• Data extract:
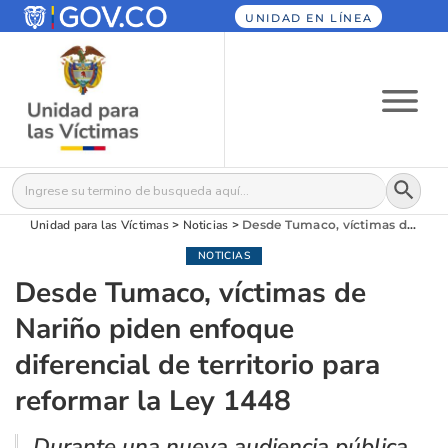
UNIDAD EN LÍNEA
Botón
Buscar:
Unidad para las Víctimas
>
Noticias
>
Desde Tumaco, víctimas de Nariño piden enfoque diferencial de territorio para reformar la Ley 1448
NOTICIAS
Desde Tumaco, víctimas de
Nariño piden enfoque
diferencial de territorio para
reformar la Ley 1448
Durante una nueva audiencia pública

...

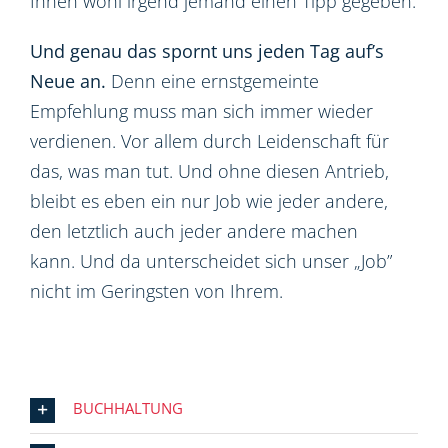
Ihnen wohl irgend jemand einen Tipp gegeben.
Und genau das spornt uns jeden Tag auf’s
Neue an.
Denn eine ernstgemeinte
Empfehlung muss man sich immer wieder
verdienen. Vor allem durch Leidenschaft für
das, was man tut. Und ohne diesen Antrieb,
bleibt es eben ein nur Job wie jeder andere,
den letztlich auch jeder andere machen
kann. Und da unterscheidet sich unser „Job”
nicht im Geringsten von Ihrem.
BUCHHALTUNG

• Aim of the exercise:
Taking the entries above, write out exactly the lines starting with the line containing "Unidad para las Víctimas" and going on through the line containing "Durante una nueva audiencia pública", both included, and nothing else.

• Result of this task:
Unidad para las Víctimas
>
Noticias
>
Desde Tumaco, víctimas de Nariño piden enfoque diferencial de territorio para reformar la Ley 1448
NOTICIAS
Desde Tumaco, víctimas de
Nariño piden enfoque
diferencial de territorio para
reformar la Ley 1448
Durante una nueva audiencia pública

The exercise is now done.